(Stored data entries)
==============================
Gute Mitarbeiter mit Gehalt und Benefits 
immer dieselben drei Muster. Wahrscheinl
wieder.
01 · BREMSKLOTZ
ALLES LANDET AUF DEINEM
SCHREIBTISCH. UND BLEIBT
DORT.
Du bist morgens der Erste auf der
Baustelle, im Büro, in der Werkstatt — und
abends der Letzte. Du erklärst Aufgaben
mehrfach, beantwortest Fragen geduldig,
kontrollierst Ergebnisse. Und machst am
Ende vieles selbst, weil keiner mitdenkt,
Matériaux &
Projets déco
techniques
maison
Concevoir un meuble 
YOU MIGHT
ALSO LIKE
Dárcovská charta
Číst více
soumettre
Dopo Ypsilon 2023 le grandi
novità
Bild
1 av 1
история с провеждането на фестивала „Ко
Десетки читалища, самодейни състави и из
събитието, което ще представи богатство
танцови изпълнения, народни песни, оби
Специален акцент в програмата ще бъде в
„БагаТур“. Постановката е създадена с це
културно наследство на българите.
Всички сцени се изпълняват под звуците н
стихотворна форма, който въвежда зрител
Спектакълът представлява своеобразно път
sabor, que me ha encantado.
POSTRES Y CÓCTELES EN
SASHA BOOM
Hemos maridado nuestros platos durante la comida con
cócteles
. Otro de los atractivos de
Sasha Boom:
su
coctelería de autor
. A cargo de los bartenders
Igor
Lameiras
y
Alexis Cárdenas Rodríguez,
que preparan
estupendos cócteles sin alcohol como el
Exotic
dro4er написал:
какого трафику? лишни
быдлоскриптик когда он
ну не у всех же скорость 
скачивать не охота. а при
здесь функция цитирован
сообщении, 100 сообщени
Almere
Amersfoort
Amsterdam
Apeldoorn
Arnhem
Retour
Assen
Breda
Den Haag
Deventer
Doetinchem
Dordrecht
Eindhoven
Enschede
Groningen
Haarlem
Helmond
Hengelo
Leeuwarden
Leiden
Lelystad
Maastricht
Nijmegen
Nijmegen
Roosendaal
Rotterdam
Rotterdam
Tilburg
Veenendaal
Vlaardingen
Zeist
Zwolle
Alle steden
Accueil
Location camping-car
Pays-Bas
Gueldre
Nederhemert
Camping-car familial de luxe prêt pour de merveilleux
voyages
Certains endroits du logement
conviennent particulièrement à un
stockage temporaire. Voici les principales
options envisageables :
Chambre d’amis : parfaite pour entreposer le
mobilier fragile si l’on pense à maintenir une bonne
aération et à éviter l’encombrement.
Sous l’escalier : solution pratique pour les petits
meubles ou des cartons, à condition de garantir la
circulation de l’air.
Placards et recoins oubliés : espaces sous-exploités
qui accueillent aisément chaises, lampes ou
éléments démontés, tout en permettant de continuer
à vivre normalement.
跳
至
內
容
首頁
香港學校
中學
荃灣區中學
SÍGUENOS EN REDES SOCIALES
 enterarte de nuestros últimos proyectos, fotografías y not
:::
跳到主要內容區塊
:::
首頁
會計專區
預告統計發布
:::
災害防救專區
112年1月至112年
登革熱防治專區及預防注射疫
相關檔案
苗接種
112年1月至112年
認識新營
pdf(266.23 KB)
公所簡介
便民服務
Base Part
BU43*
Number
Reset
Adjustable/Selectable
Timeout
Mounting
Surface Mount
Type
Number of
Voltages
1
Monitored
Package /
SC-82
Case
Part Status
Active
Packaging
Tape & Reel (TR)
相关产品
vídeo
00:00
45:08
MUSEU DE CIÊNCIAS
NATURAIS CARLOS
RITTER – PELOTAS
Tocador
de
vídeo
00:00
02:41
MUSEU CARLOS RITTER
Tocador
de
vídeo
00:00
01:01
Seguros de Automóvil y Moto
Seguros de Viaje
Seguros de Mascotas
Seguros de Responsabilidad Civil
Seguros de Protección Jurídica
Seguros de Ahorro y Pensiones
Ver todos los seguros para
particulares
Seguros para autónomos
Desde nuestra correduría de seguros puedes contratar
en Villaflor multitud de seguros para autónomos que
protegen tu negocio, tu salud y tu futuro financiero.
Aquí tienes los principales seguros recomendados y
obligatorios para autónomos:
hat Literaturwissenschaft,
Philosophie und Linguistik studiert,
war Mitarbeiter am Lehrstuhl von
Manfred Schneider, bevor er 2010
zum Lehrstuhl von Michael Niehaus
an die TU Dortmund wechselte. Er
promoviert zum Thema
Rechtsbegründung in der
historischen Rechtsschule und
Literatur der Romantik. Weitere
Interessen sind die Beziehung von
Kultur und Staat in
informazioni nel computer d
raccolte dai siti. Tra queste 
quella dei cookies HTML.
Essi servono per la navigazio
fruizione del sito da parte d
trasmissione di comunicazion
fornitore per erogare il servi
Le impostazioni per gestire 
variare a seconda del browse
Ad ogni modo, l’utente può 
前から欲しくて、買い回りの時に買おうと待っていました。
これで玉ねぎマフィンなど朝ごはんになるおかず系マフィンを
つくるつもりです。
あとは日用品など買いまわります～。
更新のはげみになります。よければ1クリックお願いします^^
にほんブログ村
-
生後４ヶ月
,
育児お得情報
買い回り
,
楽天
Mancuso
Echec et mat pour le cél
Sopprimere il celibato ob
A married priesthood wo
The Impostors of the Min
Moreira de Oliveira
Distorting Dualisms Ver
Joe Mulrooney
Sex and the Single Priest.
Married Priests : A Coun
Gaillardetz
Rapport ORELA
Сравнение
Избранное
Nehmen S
==============================
# [How to complete this task]
Starting at the line that has "скачивать не охота. а при" and ending at the line that has "zum Lehrstuhl von Michael Niehaus", please write out the lines above exactly, leaving out all others.

# [The completed task]
скачивать не охота. а при
здесь функция цитирован
сообщении, 100 сообщени
Almere
Amersfoort
Amsterdam
Apeldoorn
Arnhem
Retour
Assen
Breda
Den Haag
Deventer
Doetinchem
Dordrecht
Eindhoven
Enschede
Groningen
Haarlem
Helmond
Hengelo
Leeuwarden
Leiden
Lelystad
Maastricht
Nijmegen
Nijmegen
Roosendaal
Rotterdam
Rotterdam
Tilburg
Veenendaal
Vlaardingen
Zeist
Zwolle
Alle steden
Accueil
Location camping-car
Pays-Bas
Gueldre
Nederhemert
Camping-car familial de luxe prêt pour de merveilleux
voyages
Certains endroits du logement
conviennent particulièrement à un
stockage temporaire. Voici les principales
options envisageables :
Chambre d’amis : parfaite pour entreposer le
mobilier fragile si l’on pense à maintenir une bonne
aération et à éviter l’encombrement.
Sous l’escalier : solution pratique pour les petits
meubles ou des cartons, à condition de garantir la
circulation de l’air.
Placards et recoins oubliés : espaces sous-exploités
qui accueillent aisément chaises, lampes ou
éléments démontés, tout en permettant de continuer
à vivre normalement.
跳
至
內
容
首頁
香港學校
中學
荃灣區中學
SÍGUENOS EN REDES SOCIALES
 enterarte de nuestros últimos proyectos, fotografías y not
:::
跳到主要內容區塊
:::
首頁
會計專區
預告統計發布
:::
災害防救專區
112年1月至112年
登革熱防治專區及預防注射疫
相關檔案
苗接種
112年1月至112年
認識新營
pdf(266.23 KB)
公所簡介
便民服務
Base Part
BU43*
Number
Reset
Adjustable/Selectable
Timeout
Mounting
Surface Mount
Type
Number of
Voltages
1
Monitored
Package /
SC-82
Case
Part Status
Active
Packaging
Tape & Reel (TR)
相关产品
vídeo
00:00
45:08
MUSEU DE CIÊNCIAS
NATURAIS CARLOS
RITTER – PELOTAS
Tocador
de
vídeo
00:00
02:41
MUSEU CARLOS RITTER
Tocador
de
vídeo
00:00
01:01
Seguros de Automóvil y Moto
Seguros de Viaje
Seguros de Mascotas
Seguros de Responsabilidad Civil
Seguros de Protección Jurídica
Seguros de Ahorro y Pensiones
Ver todos los seguros para
particulares
Seguros para autónomos
Desde nuestra correduría de seguros puedes contratar
en Villaflor multitud de seguros para autónomos que
protegen tu negocio, tu salud y tu futuro financiero.
Aquí tienes los principales seguros recomendados y
obligatorios para autónomos:
hat Literaturwissenschaft,
Philosophie und Linguistik studiert,
war Mitarbeiter am Lehrstuhl von
Manfred Schneider, bevor er 2010
zum Lehrstuhl von Michael Niehaus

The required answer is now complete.